Job Description
Position: Post-doctoral Position
Deadline: to be advertised soon (approx. 15.05.2026, although earlier applications are preferred)
Employment Start Date: Between 15.07 and 15.09.2026 (to be discussed)
Contract Length: 24 months
Description:
The Computational Neurology group at Ruhr University Bochum (RUB), led by Prof. Dr. Xenia Kobeleva , investigates clinically relevant questions inneuropsychiatry and neurodegenerative diseases using advancedcomputational approaches, including machine learning, artificial intelligence, and brain modeling. The group is situated in the Institute for Neural Computation and is part of the Bernstein Node Bochum of the Science Hub Neuroscience. Our group works at the interface of clinical neuroscience (neurostimulation and neurodegenerative diseases) and computational neuroscience (whole-brain network neural modeling, parameter inference, control theory), with a strong focus on translational research that connects computational methods to real-world clinical data and patient-oriented questions. Our team is young, motivated, international, and genuinely interdisciplinary, bringing together expertise from medicine, neuroscience, psychology, and quantitative sciences. Besides a direct connection to clinical neurology, we are intensively collaborating with world-leading experts for mathematics and computer science.
Your responsibilities
- Developing hybrid NeuroAI models at the interface of ANN and differential-equation-based models.
- Presenting results in national and international conference and publish in peer-reviewed journals.
- Supervision of junior team members.
- Writing of grant proposals.
- Minor teaching obligations (2 hours/week).
What we offer
- An inspiring research environment with strong clinical and interdisciplinary connections at the Institute for Neural Computation and Science Hub Neuroscience, fostering independent scientific thinking while providing continuous academic and career support, providing regular seminars with other members of the institute and a yearly retreat.
- Employment according to German public sector standards (TV-L), including social security benefits, paid leave, and a stable framework that enables focused, high-quality doctoral research.
- A family-friendly working environment that actively supports the reconciliation of academic work and family life, including flexible working arrangements and institutional support structures in line with RUB’s commitment to equal opportunity and diversity. We actively work against scientific misconduct by fostering an open environment and a focus on reproducible science.
Your profile
- You are genuinely curious and interested in exploring how the brain works and what can be done to fix it in case of disorders. You can solve problems in a creative way and like to define research gaps by looking across applied and theoretical research.
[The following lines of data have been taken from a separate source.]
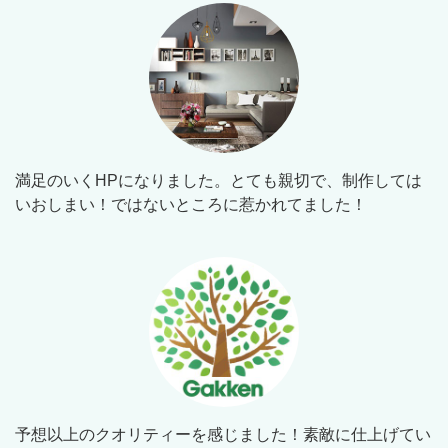
満足のいくHPになりました。とても親切で、制作しては
いおしまい！ではないところに惹かれてました！
予想以上のクオリティーを感じました！素敵に仕上げてい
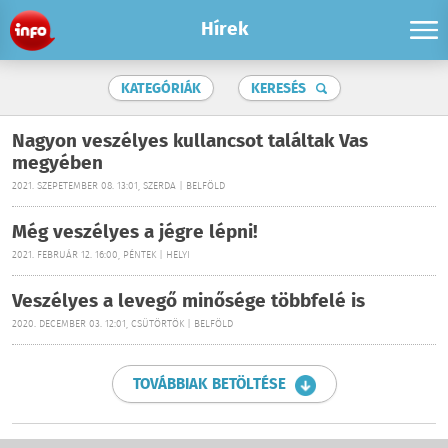
Hírek
KATEGÓRIÁK
KERESÉS
Nagyon veszélyes kullancsot találtak Vas
megyében
2021. SZEPETEMBER 08. 13:01, SZERDA | BELFÖLD
Még veszélyes a jégre lépni!
2021. FEBRUÁR 12. 16:00, PÉNTEK | HELYI
Veszélyes a levegő minősége többfelé is
2020. DECEMBER 03. 12:01, CSÜTÖRTÖK | BELFÖLD
TOVÁBBIAK BETÖLTÉSE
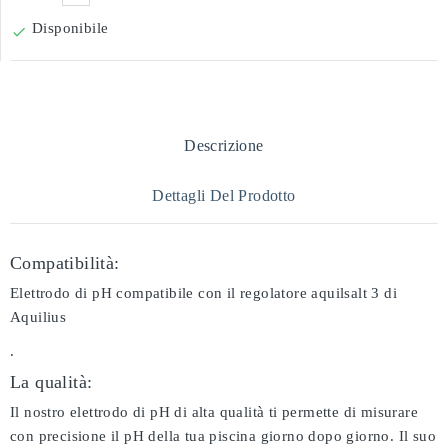
Disponibile

Descrizione
Dettagli Del Prodotto
Compatibilità:
Elettrodo di pH compatibile con il regolatore aquilsalt 3 di
Aquilius
.
La qualità:
Il nostro elettrodo di pH di alta qualità ti permette di misurare
con precisione il pH della tua piscina giorno dopo giorno. Il suo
You have experience in interaction both with experimental and theoretical scientists, evidenced by interdisciplinary publications.
- You have a PhD with a quantitative background (such as computational neuroscience, computer science, physcis, mathematics, biomedical engineering, or similar) with prior experience in neural networks (either based on PDE or ANN or ideally both), and you are expert in Python programming.
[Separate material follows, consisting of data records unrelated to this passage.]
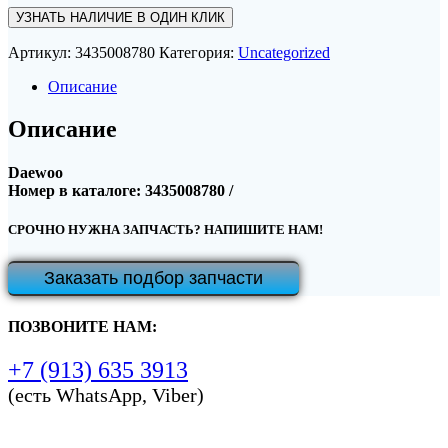
УЗНАТЬ НАЛИЧИЕ В ОДИН КЛИК
Артикул:
3435008780
Категория:
Uncategorized
Описание
Описание
Daewoo
Номер в каталоге: 3435008780 /
СРОЧНО НУЖНА ЗАПЧАСТЬ? НАПИШИТЕ НАМ!
Заказать подбор запчасти
ПОЗВОНИТЕ НАМ:
+7 (913) 635 3913
(есть WhatsApp, Viber)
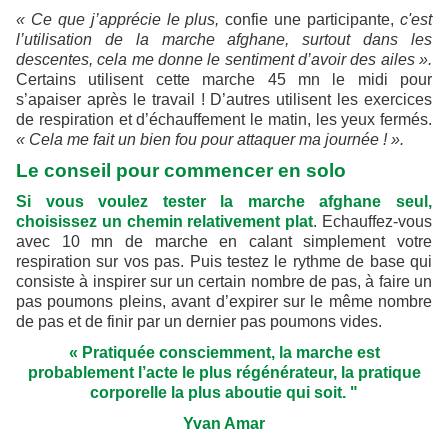
« Ce que j’apprécie le plus,
confie une participante,
c'est
l’utilisation de la marche afghane, surtout dans les
descentes, cela me donne le sentiment d’avoir des ailes ».
Certains utilisent cette marche 45 mn le midi pour
s’apaiser après le travail ! D’autres utilisent les exercices
de respiration et d’échauffement le matin, les yeux fermés.
« Cela me fait un bien fou pour attaquer ma journée ! ».
Le conseil pour commencer en solo
Si vous voulez tester la marche afghane seul,
choisissez un chemin relativement plat
. Echauffez-vous
avec 10 mn de marche en calant simplement votre
respiration sur vos pas. Puis testez le rythme de base qui
consiste à inspirer sur un certain nombre de pas, à faire un
pas poumons pleins, avant d’expirer sur le même nombre
de pas et de finir par un dernier pas poumons vides.
« Pratiquée consciemment, la marche est
probablement l’acte le plus régénérateur, la pratique
corporelle la plus aboutie qui soit. "
Yvan Amar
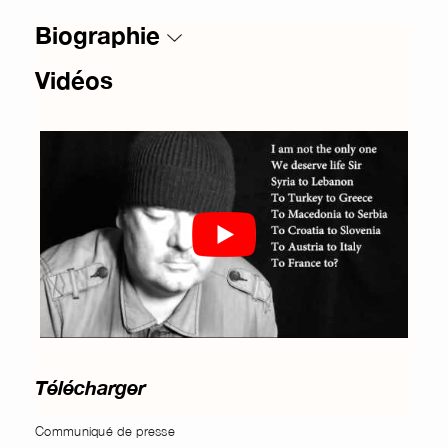
Biographie
Vidéos
Télécharger
Communiqué de presse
- Ideally, you are experienced in dynamical systems, and preprocessing and analyzing macroscale neuroimaging data.
- You have a strong interest in neuroscientific methods as well as in elaborating potential diagnostic and treatment options for neuropsychiatric disorders.
- You demonstrate good communication, organizational and teamwork skills.
Application
Please send your application documents (including cover letter, a CV, list of publications, and contact emails of two references) as a single PDF file to Prof. Dr. Xenia Kobeleva (xenia.kobeleva@rub.de). Applications will be reviewed until the position has been filled and earlier applications will be preferred.
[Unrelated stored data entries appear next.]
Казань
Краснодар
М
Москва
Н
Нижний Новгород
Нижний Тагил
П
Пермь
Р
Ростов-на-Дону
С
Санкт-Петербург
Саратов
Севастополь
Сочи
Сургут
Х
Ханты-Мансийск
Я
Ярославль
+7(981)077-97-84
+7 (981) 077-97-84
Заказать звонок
Ruhr University Bochum is committed to equal opportunity in employment and gender equality in its working environment. To increase gender distribution in all job categories and at all levels, we strongly encourage applications from qualified women. Female applicants will be given preferential consideration when their level of qualification, competence and professional achievements equals that of male candidates, unless arguments based on the personal background of a male co-applicant prevail. Applications from appropriately qualified handicapped persons are also encouraged.